Surma, “Hemma”, in https://www.youtube.com/watch?v=5iMEbODsJaY    
As gastas paredes, condoídas pela alvenaria à mostra, vociferam a dor excruciante da casa. Da casa assim arvorada em casa antiga. Não é do musgo, nem das teias de aranha, ou dos rombos causados nas paredes, aqui e ali, ou da cor desbotada por ação dos elementos em sua conjura com o tempo infame. Envelheceu, a casa. O que também não é estorvo: às velhas coisas não se subtrai préstimo, pois até delas se diz terem o predicado do esmero (e vinha a eito a metáfora do vinho do Porto).
A casa tornou-se um refúgio de que não apetece ser condómino. Por maus-tratos e injúrias sem vencimento. Tornou-se gasta e foram os seus fautores a torná-la desprezível. Porque dentro desta casa há um eflúvio torpe que se eleva ao promontório da sabedoria e olvida – por conveniência, ou por manifesta incapacidade de deitar o olhar no avesso de si mesmo – que os telhados de vidro são o expoente da transparência, a caução que empresta pudor aos limites envidraçados. Tornou-se uma casa que desapetece. Uma casa órfã, na desidentificação da fronteira que adeja sobre o dorso dorido. Uma casa condenada a ficar desabitada. Deixando de ter lugar no mapa, devorada pelo esquecimento.
É tempo de esquadrinhar uma casa nova. Uma casa-cais que saiba ser hospedeiro lugar, ensinando a generosidade que ficou dissolvida nas paredes pútridas da casa órfã. A casa nova, estamento da reaprendizagem. Com a casa antiga, no punho fechado da sua decadência, parte do que fora aprendido havia-se gasto. Era uma casa fétiche, apenas, um revólver contendo uma bala única e constantemente apontado à fronte, nunca se sabendo quando calhava o azar de uma absurda roleta russa.
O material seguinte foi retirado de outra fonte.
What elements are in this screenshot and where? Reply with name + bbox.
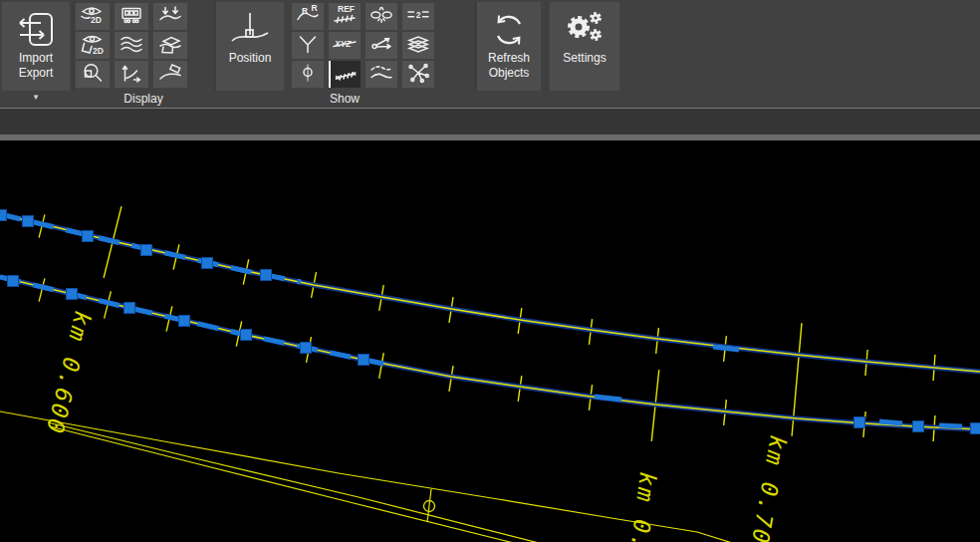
erase-button[interactable] — [153, 61, 187, 88]
refresh-objects-button[interactable]: Refresh Objects — [477, 2, 541, 91]
reference-stationing-button[interactable]: REF — [329, 3, 361, 30]
train-button[interactable] — [115, 3, 148, 30]
grip-handle[interactable] — [261, 270, 272, 281]
junction-icon — [296, 33, 320, 59]
grip-handle[interactable] — [913, 421, 924, 432]
grip-handle[interactable] — [971, 423, 980, 434]
grip-handle[interactable] — [855, 417, 865, 428]
grip-handle[interactable] — [141, 245, 152, 256]
grip-handle[interactable] — [202, 258, 213, 269]
station-km-label: km 0.700 — [744, 433, 792, 542]
position-icon — [228, 9, 272, 51]
grip-handle[interactable] — [67, 289, 78, 300]
grip-handle[interactable] — [359, 355, 369, 366]
view-2d-button[interactable]: 2D — [76, 3, 110, 30]
zoom-detail-icon — [81, 62, 105, 88]
link-broken-icon — [369, 4, 393, 30]
xyz-labels-icon: XYZ — [333, 33, 357, 59]
settings-group: Settings — [548, 0, 619, 108]
layer-stack-button[interactable] — [402, 32, 434, 59]
grip-handle[interactable] — [83, 231, 94, 242]
dashed-line-button[interactable] — [366, 61, 397, 88]
refresh-icon — [489, 9, 529, 51]
selection-dash — [939, 425, 962, 426]
svg-text:R: R — [302, 5, 308, 15]
erase-icon — [158, 62, 182, 88]
display-icon-grid: 2D 2D — [76, 3, 187, 88]
node-symbol-button[interactable] — [292, 61, 324, 88]
group-separator — [546, 2, 547, 92]
radius-labels-button[interactable]: RR — [292, 3, 324, 30]
show-group-label: Show — [215, 92, 474, 108]
node-rays-button[interactable] — [402, 61, 434, 88]
upper-track-alignment[interactable] — [0, 214, 980, 372]
link-broken-button[interactable] — [366, 3, 397, 30]
junction-button[interactable] — [292, 32, 324, 59]
selection-dash — [879, 421, 902, 423]
double-track-icon: 2 — [406, 4, 430, 30]
station-km-label: km 0.600 — [42, 309, 97, 437]
import-export-group: Import Export ▾ — [0, 0, 72, 108]
layer-stack-icon — [406, 33, 430, 59]
xyz-labels-button[interactable]: XYZ — [329, 32, 361, 59]
view-2d-section-icon: 2D — [81, 33, 105, 59]
dashed-line-icon — [369, 62, 393, 88]
layers-waves-button[interactable] — [115, 32, 148, 59]
stationing-ticks-button[interactable] — [329, 61, 361, 88]
grip-handle[interactable] — [301, 343, 312, 354]
node-symbol-icon — [296, 62, 320, 88]
svg-text:REF: REF — [338, 4, 355, 14]
svg-text:2D: 2D — [91, 15, 102, 25]
svg-text:2D: 2D — [93, 45, 104, 55]
lower-track-alignment-casing[interactable] — [0, 277, 980, 429]
upper-track-alignment-casing[interactable] — [0, 214, 980, 372]
zoom-detail-button[interactable] — [76, 61, 110, 88]
show-icon-grid: RR REF XYZ 2 — [292, 3, 434, 88]
coordinate-axis-icon — [120, 62, 143, 88]
drawing-canvas[interactable]: km 0.600km 0.700km 0.700 — [0, 140, 980, 542]
lower-track-alignment[interactable] — [0, 277, 980, 429]
grip-handle[interactable] — [23, 216, 34, 227]
grip-handle[interactable] — [8, 276, 19, 287]
gradient-arrows-icon — [369, 33, 393, 59]
double-track-button[interactable]: 2 — [402, 3, 434, 30]
node-marker-stem — [427, 489, 431, 522]
stationing-ticks-icon — [334, 62, 358, 88]
surfaces-button[interactable] — [153, 32, 187, 59]
train-icon — [120, 4, 143, 30]
import-export-dropdown-caret[interactable]: ▾ — [0, 92, 72, 108]
gradient-arrows-button[interactable] — [366, 32, 397, 59]
reference-stationing-icon: REF — [333, 4, 357, 30]
settings-gears-icon — [563, 9, 607, 51]
selection-dash — [595, 397, 621, 400]
grip-handle[interactable] — [124, 303, 135, 314]
view-2d-section-button[interactable]: 2D — [76, 32, 110, 59]
yellow-alignment-branch-b[interactable] — [50, 426, 518, 542]
display-group-label: Display — [74, 92, 213, 108]
import-export-icon — [13, 9, 59, 51]
surfaces-icon — [158, 33, 182, 59]
command-bar-strip — [0, 109, 980, 135]
superelevation-icon — [158, 4, 182, 30]
drawing-viewport[interactable]: km 0.600km 0.700km 0.700 — [0, 140, 980, 542]
grip-handle[interactable] — [0, 210, 7, 221]
grip-handle[interactable] — [179, 316, 190, 327]
radius-labels-icon: RR — [296, 4, 320, 30]
grip-handle[interactable] — [241, 330, 252, 341]
layers-waves-icon — [120, 33, 143, 59]
node-rays-icon — [406, 62, 430, 88]
station-km-label: km 0.700 — [620, 470, 661, 542]
svg-text:R: R — [312, 4, 318, 13]
view-2d-icon: 2D — [81, 4, 105, 30]
import-export-button[interactable]: Import Export — [2, 2, 70, 91]
show-group: Position RR REF XYZ 2 Show — [215, 0, 474, 108]
position-button[interactable]: Position — [216, 2, 284, 91]
svg-text:2: 2 — [416, 10, 421, 20]
selection-dash — [713, 347, 739, 350]
coordinate-axis-button[interactable] — [115, 61, 148, 88]
display-group: 2D 2D Display — [74, 0, 213, 108]
settings-button[interactable]: Settings — [550, 2, 619, 91]
superelevation-button[interactable] — [153, 3, 187, 30]
ribbon-toolbar: Import Export ▾ 2D 2D Display — [0, 0, 980, 109]
yellow-alignment-branch-a[interactable] — [48, 422, 543, 542]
O desassossego como princípio geral do comportamento. Uma casa que passou a ser impossível. A própria casa pedindo, em gritos lancinantes, para ser tomado seu lugar por outra, merecedora.
A casa nova espera. E não será o estertor restante, o tempo em sobra na casa órfã, que à migração aprisione em adulteração. É possível que sejam adriçados compartimentos estanques, para travar a insídia derradeira que o fautor da casa órfã possa tentar. A casa nova, por mais desconhecida que seja, é um lugar próprio que se afiança: mesmo às escuras, um olhar contemplativo lança mão no trunfo atirado à mesa. Enquanto é tempo. O mapa da casa nova fica para depois.